Hi Manual,
Dataverse is also able to harvest from repositories without needing to specify a harvesting set, in which case all published datasets are harvested. Harvard Dataverse harvests from 5 other Dataverse-based repositories, such as
DataverseNL, without specifying a set.
So if we use the "harvesting_sets" column in the data that Phil mentioned to see which Dataverse repositories make their datasets harvestable, we miss these cases where repositories have enabled harvesting and haven't created harvesting sets.
About testing harvesting: Harvard Dataverse tries to harvest from 21 other repositories that use Dataverse and we've been working through technical issues that prevent the repository from harvesting many or all of the datasets from about half of those repositories.

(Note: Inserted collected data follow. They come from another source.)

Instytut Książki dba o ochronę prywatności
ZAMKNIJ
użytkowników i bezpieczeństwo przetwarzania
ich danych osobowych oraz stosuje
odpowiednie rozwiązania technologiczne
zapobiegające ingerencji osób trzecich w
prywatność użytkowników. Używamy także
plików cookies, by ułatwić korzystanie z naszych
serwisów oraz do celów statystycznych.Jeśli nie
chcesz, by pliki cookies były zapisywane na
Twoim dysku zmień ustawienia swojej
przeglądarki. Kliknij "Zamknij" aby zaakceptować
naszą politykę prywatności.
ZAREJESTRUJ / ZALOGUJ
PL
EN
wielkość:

And we've also been considering policies to help us mitigate these technical issues, such as harvesting less rich metadata formats, like oai_dc, from repositories that are using less-recent versions of Dataverse.

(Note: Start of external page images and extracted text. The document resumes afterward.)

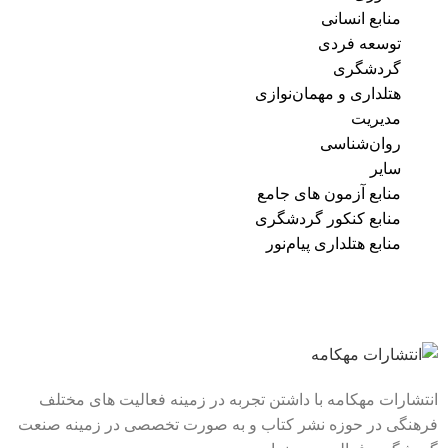
منابع انسانی
توسعه فردی
گردشگری
هتلداری و مهمان‌نوازی
مدیریت
روان‌شناسی
سایر
منابع آزمون های جامع
منابع کنکور گردشگری
منابع هتلداری پیام‌نور
انتشارات مهکامه با داشتن تجربه در زمینه فعالیت های مختلف
فرهنگی در حوزه نشر کتاب و به صورت تخصصی در زمینه صنعت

These policy discussions reminded me of cases where managers of Harvard Dataverse either entered into more formal agreements to harvest metadata, like the
Data-PASS project, or were encouraged to enter into a more formal agreement. For example, the folks who manage
the Survey Research Data Archive asked us about signing a memorandum of understanding where we would agree to maintain the technologies that let us share each other's metadata. We thought that wasn't necessary, but I've started to see the merit in it.
Julian
Julian Gautier (he/him)
Product Research Specialist,
IQSS